Chronic conditions. We also have chronic diseases like high blood pressure or diabetes; these may increase the risk of having a miscarriage. The risk is often higher if the condition isn't adequately treated or managed. And then there's thyroid disease. This is an untreated thyroid condition that can definitely put a woman at high risk of miscarrying.

Autoimmune conditions. Autoimmune diseases, as well as lupus, can cause a miscarriage. As earlier noted, an abnormally- shaped womb or issues with fibroids may cause a woman to miscarry. Moreover, some lifestyle factors, including smoking, alcohol consumption, second-hand smoke, and drug use- all these can negatively interfere with the development of the foetus. It's also crucial for a pregnant woman to avoid high caffeine products since these may be problematic.
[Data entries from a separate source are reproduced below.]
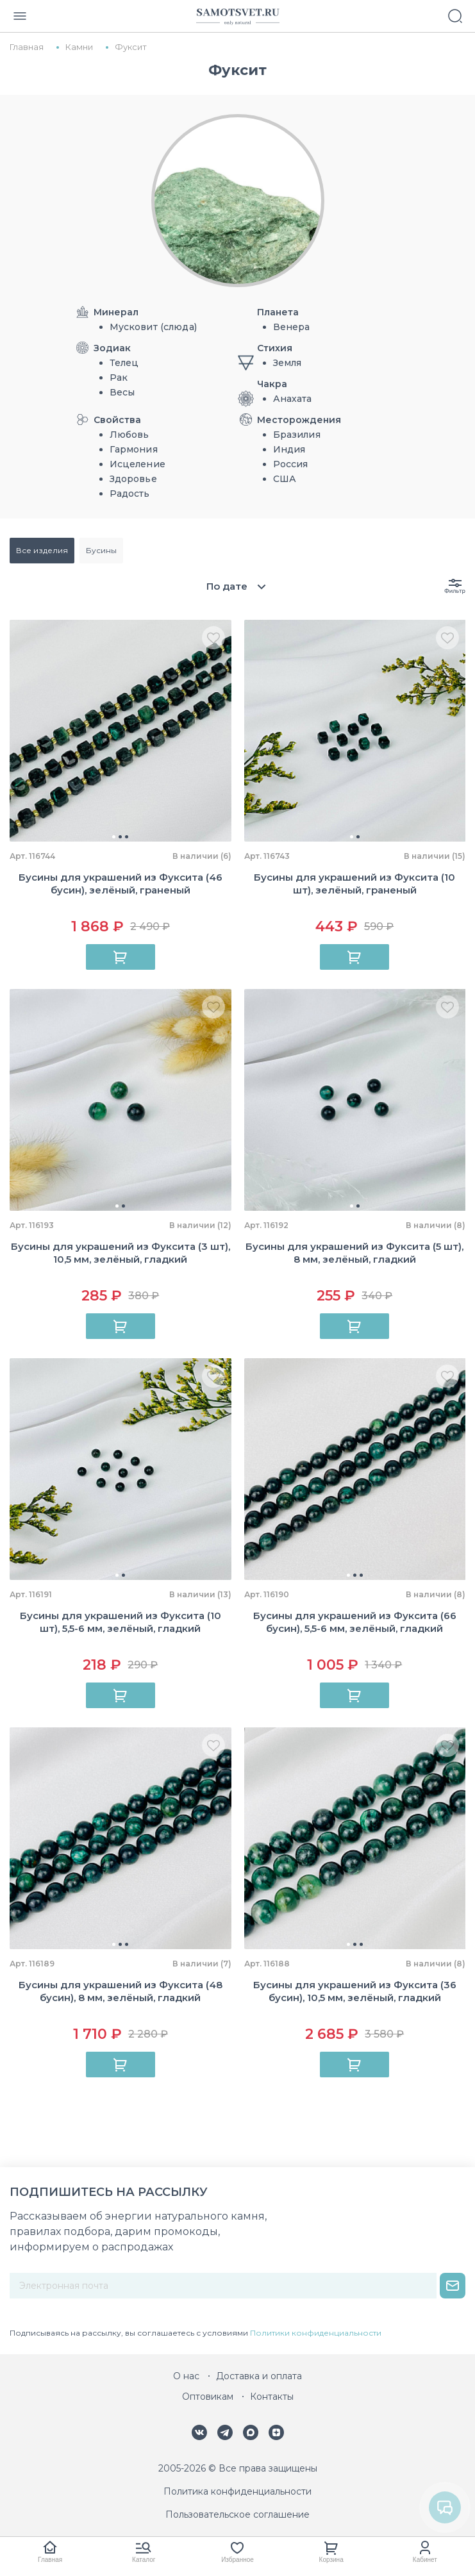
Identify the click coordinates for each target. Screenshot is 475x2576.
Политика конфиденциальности (237, 2491)
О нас (186, 2376)
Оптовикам (207, 2396)
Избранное (237, 2559)
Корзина (331, 2559)
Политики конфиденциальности (315, 2333)
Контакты (272, 2396)
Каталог (143, 2559)
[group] (120, 731)
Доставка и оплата (259, 2376)
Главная (50, 2559)
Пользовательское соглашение (237, 2514)
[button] (113, 836)
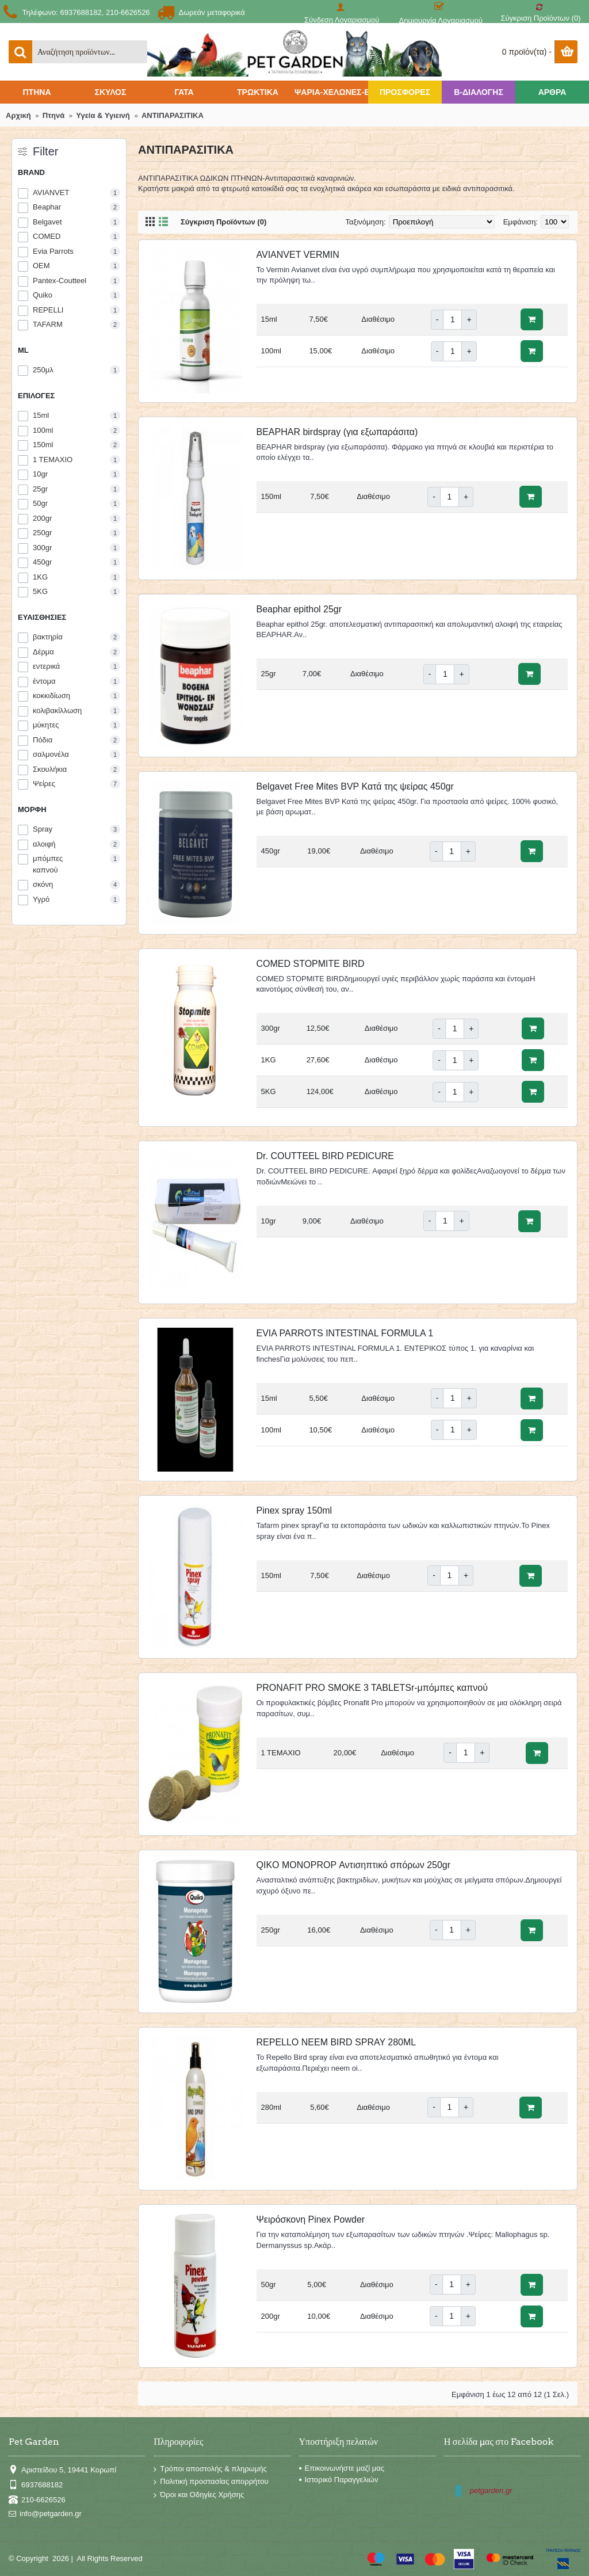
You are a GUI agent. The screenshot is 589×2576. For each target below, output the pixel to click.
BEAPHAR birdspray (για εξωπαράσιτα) (337, 432)
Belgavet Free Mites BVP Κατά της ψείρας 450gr (355, 786)
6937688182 (36, 2485)
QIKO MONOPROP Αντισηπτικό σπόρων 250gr (354, 1865)
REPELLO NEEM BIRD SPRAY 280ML (336, 2042)
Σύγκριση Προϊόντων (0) (223, 222)
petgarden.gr (491, 2490)
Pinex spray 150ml (294, 1510)
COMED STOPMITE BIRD (311, 964)
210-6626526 (37, 2500)
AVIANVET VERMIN (298, 255)
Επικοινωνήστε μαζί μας (341, 2468)
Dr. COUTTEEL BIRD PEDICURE (325, 1156)
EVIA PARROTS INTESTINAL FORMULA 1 (345, 1333)
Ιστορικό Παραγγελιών (338, 2479)
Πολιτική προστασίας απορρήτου (211, 2482)
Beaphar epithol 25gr (299, 609)
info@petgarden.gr (45, 2513)
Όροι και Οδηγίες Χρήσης (199, 2495)
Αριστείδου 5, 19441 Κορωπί (62, 2470)
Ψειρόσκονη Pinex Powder (311, 2219)
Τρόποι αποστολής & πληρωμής (210, 2469)
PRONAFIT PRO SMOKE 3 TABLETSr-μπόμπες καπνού (372, 1688)
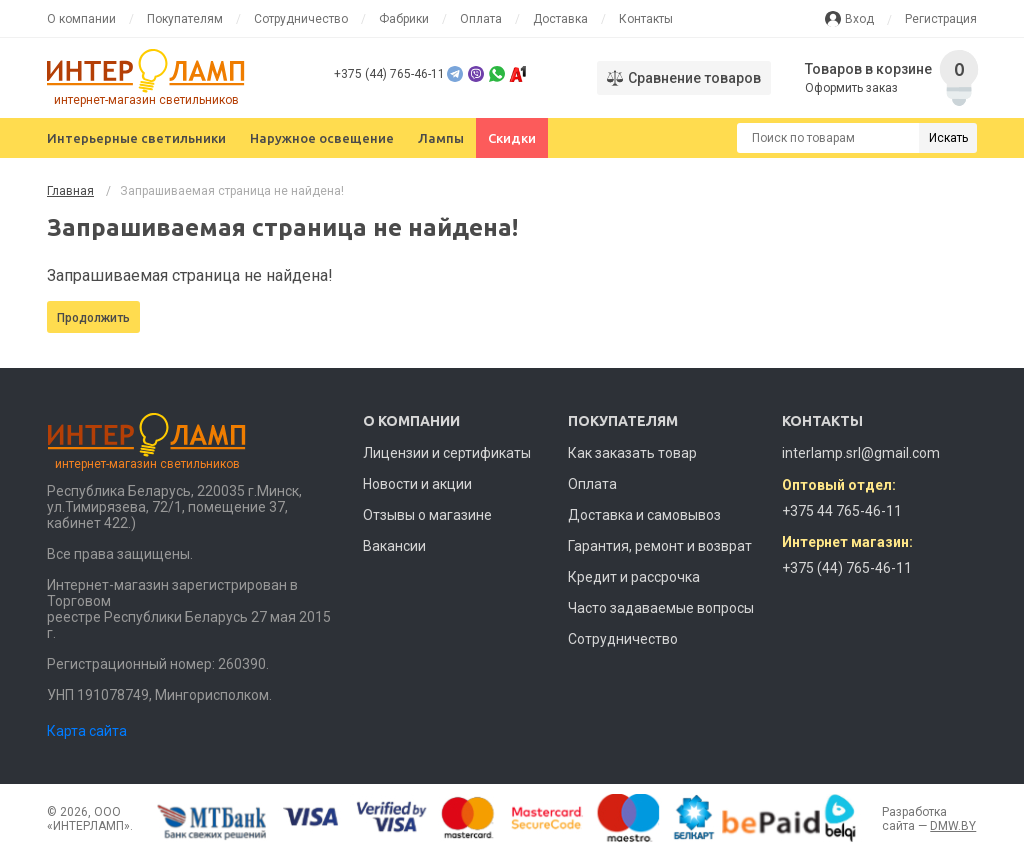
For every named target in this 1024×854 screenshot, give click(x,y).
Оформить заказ (852, 88)
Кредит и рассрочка (634, 577)
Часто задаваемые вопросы (661, 608)
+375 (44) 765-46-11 (389, 74)
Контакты (646, 19)
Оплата (481, 19)
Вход (859, 19)
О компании (81, 19)
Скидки (512, 138)
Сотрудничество (301, 19)
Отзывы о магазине (427, 515)
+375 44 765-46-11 (842, 511)
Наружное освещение (322, 138)
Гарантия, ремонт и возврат (660, 546)
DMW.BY (953, 826)
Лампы (441, 138)
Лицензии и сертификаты (447, 453)
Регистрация (941, 19)
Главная (70, 191)
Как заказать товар (632, 453)
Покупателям (185, 19)
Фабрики (404, 19)
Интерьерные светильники (136, 138)
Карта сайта (87, 731)
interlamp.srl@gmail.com (861, 453)
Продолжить (93, 318)
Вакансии (394, 546)
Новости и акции (417, 484)
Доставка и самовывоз (644, 515)
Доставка (560, 19)
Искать (948, 138)
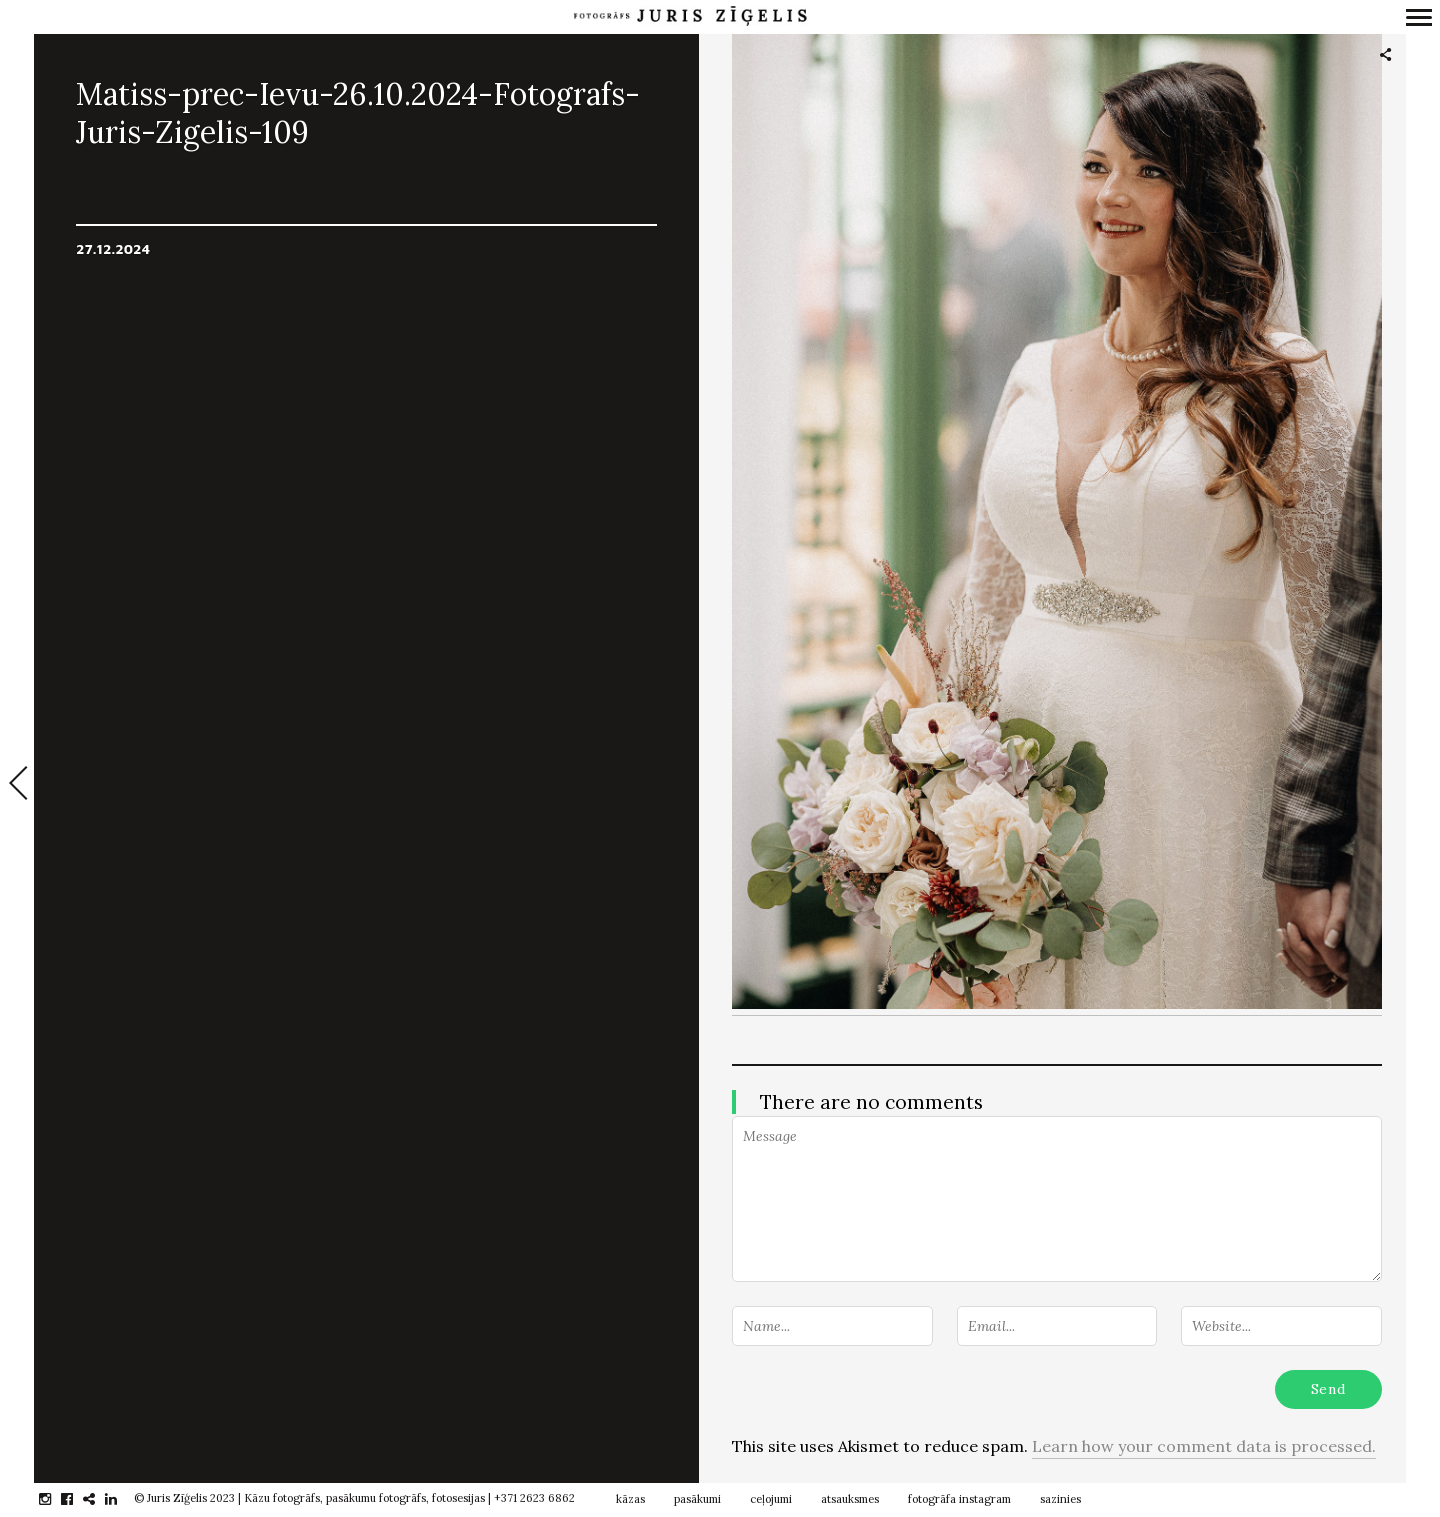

It's wise to consider certain environmental factors that may be equally harmful. Experts point out that exposure to specific chemicals or chemical-related hazards can lead to a miscarriage. Some of these toxic substances include solvent, mercury, paint thinners, heavy metals, and pesticides.

A pregnancy that occurs later on in the trimester is commonly referred to as a stillbirth. Like with the others, experts note that it's challenging to pinpoint the exact cause of a third-trimester miscarriage.